Task to complete: Exactly as written, copy the lines that run from the start of the data below to the line containing "active et bien", both ends included.

[Saved data entries]

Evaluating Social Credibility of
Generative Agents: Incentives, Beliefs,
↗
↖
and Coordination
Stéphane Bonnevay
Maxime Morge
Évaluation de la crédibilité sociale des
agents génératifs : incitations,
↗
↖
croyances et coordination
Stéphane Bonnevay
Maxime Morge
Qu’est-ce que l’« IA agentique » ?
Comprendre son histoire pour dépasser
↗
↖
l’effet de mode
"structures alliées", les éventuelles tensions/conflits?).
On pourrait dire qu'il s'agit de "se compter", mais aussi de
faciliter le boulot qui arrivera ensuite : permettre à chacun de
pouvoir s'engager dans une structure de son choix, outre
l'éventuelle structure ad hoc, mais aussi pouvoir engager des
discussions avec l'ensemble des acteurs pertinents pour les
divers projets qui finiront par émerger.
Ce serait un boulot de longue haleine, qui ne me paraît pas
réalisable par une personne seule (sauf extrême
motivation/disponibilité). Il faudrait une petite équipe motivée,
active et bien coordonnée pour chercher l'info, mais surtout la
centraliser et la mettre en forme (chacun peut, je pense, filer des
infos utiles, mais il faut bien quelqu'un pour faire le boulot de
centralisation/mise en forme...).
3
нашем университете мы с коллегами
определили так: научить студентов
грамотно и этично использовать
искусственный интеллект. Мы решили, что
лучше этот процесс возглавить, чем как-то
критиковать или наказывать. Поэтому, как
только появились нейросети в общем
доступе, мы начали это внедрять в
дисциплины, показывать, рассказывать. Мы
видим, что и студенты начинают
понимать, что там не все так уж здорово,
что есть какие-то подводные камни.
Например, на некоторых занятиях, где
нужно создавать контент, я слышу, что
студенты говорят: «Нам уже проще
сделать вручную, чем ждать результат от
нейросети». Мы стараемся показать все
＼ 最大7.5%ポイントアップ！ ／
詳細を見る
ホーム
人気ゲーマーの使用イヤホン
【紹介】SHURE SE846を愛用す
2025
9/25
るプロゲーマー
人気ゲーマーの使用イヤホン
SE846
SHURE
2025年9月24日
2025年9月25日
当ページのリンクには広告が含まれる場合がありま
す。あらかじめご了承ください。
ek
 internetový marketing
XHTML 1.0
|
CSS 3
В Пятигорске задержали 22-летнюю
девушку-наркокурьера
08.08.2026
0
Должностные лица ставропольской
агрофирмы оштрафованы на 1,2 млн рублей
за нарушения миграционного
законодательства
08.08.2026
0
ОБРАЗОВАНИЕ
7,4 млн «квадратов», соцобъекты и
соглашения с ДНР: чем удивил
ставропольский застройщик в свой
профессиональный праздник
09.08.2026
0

Expected output:
Evaluating Social Credibility of
Generative Agents: Incentives, Beliefs,
↗
↖
and Coordination
Stéphane Bonnevay
Maxime Morge
Évaluation de la crédibilité sociale des
agents génératifs : incitations,
↗
↖
croyances et coordination
Stéphane Bonnevay
Maxime Morge
Qu’est-ce que l’« IA agentique » ?
Comprendre son histoire pour dépasser
↗
↖
l’effet de mode
"structures alliées", les éventuelles tensions/conflits?).
On pourrait dire qu'il s'agit de "se compter", mais aussi de
faciliter le boulot qui arrivera ensuite : permettre à chacun de
pouvoir s'engager dans une structure de son choix, outre
l'éventuelle structure ad hoc, mais aussi pouvoir engager des
discussions avec l'ensemble des acteurs pertinents pour les
divers projets qui finiront par émerger.
Ce serait un boulot de longue haleine, qui ne me paraît pas
réalisable par une personne seule (sauf extrême
motivation/disponibilité). Il faudrait une petite équipe motivée,
active et bien coordonnée pour chercher l'info, mais surtout la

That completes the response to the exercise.